- Phalpota Location in Punjab, India Phalpota Phalpota (India)
- Coordinates: 31°05′50″N 75°49′16″E﻿ / ﻿31.0972395°N 75.8211565°E
- Country: India
- State: Punjab
- District: Jalandhar
- Tehsil: Phillaur
- Elevation: 246 m (807 ft)

Population (2011)
- • Total: 1,736
- Sex ratio 853/883 ♂/♀

Languages
- • Official: Punjabi
- • Other spoken: Hindi
- Time zone: UTC+5:30 (IST)
- PIN: 144418
- Telephone code: 01826
- ISO 3166 code: IN-PB
- Vehicle registration: PB 37
- Post office: Bara Pind
- Website: jalandhar.nic.in

= Phalpota =

Phalpota is a village in Phillaur tehsil of Jalandhar District of Punjab State, India. It is located 2.4 km away from postal head office Bara Pind. The village is 6.3 km away from Goraya, 12.5 km from Phillaur, 40.7 km from Jalandhar, and 123 km from state capital Chandigarh.
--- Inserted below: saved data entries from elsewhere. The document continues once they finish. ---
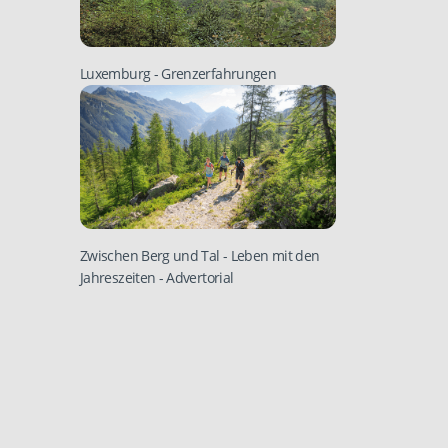
Luxemburg
- Grenzerfahrungen
Zwischen Berg und Tal - Leben mit den
Jahreszeiten
- Advertorial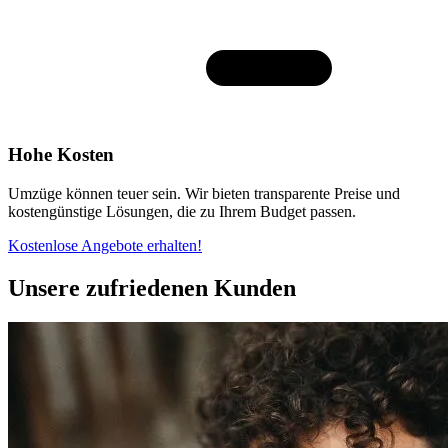
Hohe Kosten
Umzüge können teuer sein. Wir bieten transparente Preise und
kostengünstige Lösungen, die zu Ihrem Budget passen.
Kostenlose Angebote erhalten!
Unsere zufriedenen Kunden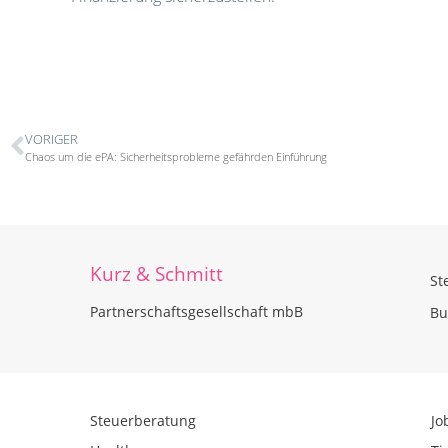
VORIGER
Chaos um die ePA: Sicherheitsprobleme gefährden Einführung
Kurz & Schmitt
St
Partnerschaftsgesellschaft mbB
Bu
Steuerberatung
Jo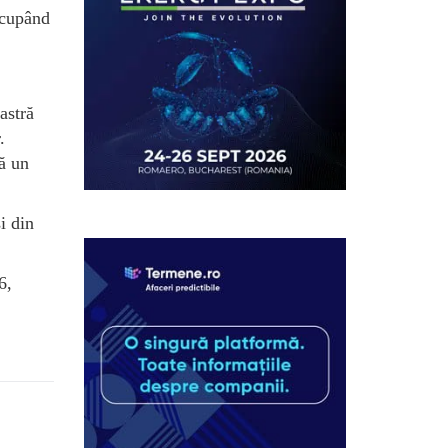
ocupând
astră
.
ă un
i din
6,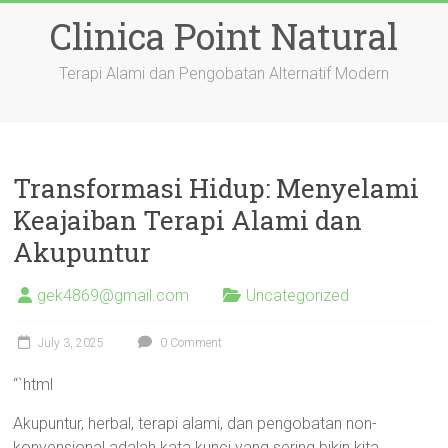
Skip
Clinica Point Natural
to
content
Terapi Alami dan Pengobatan Alternatif Modern
Transformasi Hidup: Menyelami
Keajaiban Terapi Alami dan
Akupuntur
gek4869@gmail.com
Uncategorized
July 3, 2025
0 Comment
“`html
Akupuntur, herbal, terapi alami, dan pengobatan non-
konvensional adalah kata kunci yang sering bikin kita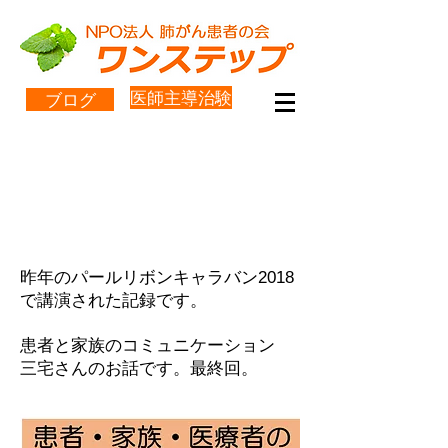
医師主導治験
ブログ
「患者・家族・医療者のコミ
ュニケーション」
三宅さん その3
昨年のパールリボンキャラバン2018
で講演された記録です。
患者と家族のコミュニケーション
三宅さんのお話です。最終回。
The village is administrated by Sarpanch who is elected representative of village.

== Caste ==
The village has population of 1736 and in the village most of the villagers are from schedule caste (SC) which has constitutes 53.92% of total population of the village and it doesn't have any Schedule Tribe (ST) population.

== Education ==
Phalpota has a Punjabi medium Co-educational Upper Primary school (GMS Phalpota School) which was founded in 2001. The school also provides mid-day meals.

== Transport ==

=== Rail ===
The nearest train station is situated in Goraya and Ludhiana Jn Railway Station is 28 km away from the village.

=== Air ===
The nearest domestic airport is 44 km away in Ludhiana and the nearest international airport is 135 km away in Amritsar other nearest international airport is located in Chandigarh.